**What the task asks**. The records below are to be transcribed word for word.

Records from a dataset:
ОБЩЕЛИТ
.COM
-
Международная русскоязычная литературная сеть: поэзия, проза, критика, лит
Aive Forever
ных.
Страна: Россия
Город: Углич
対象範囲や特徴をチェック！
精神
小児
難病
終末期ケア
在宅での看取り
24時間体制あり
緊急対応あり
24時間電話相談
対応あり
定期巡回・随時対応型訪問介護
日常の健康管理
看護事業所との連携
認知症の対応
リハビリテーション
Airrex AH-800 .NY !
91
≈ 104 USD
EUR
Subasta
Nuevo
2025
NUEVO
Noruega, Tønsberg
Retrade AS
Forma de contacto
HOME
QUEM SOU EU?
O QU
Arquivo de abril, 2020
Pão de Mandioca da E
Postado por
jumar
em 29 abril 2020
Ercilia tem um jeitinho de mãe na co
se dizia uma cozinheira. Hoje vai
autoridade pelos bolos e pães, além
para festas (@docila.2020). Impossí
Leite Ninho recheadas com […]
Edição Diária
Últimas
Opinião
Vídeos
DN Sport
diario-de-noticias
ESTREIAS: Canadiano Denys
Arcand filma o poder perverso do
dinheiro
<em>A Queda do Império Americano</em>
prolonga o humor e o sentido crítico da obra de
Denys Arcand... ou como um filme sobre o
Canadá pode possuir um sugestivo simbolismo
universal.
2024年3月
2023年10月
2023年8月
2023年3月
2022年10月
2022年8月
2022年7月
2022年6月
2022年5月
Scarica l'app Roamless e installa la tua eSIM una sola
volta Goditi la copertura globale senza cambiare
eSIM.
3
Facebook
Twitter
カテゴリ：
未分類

**Solution**.
ОБЩЕЛИТ
.COM
-
Международная русскоязычная литературная сеть: поэзия, проза, критика, лит
Aive Forever
ных.
Страна: Россия
Город: Углич
対象範囲や特徴をチェック！
精神
小児
難病
終末期ケア
在宅での看取り
24時間体制あり
緊急対応あり
24時間電話相談
対応あり
定期巡回・随時対応型訪問介護
日常の健康管理
看護事業所との連携
認知症の対応
リハビリテーション
Airrex AH-800 .NY !
91
≈ 104 USD
EUR
Subasta
Nuevo
2025
NUEVO
Noruega, Tønsberg
Retrade AS
Forma de contacto
HOME
QUEM SOU EU?
O QU
Arquivo de abril, 2020
Pão de Mandioca da E
Postado por
jumar
em 29 abril 2020
Ercilia tem um jeitinho de mãe na co
se dizia uma cozinheira. Hoje vai
autoridade pelos bolos e pães, além
para festas (@docila.2020). Impossí
Leite Ninho recheadas com […]
Edição Diária
Últimas
Opinião
Vídeos
DN Sport
diario-de-noticias
ESTREIAS: Canadiano Denys
Arcand filma o poder perverso do
dinheiro
<em>A Queda do Império Americano</em>
prolonga o humor e o sentido crítico da obra de
Denys Arcand... ou como um filme sobre o
Canadá pode possuir um sugestivo simbolismo
universal.
2024年3月
2023年10月
2023年8月
2023年3月
2022年10月
2022年8月
2022年7月
2022年6月
2022年5月
Scarica l'app Roamless e installa la tua eSIM una sola
volta Goditi la copertura globale senza cambiare
eSIM.
3
Facebook
Twitter
カテゴリ：
未分類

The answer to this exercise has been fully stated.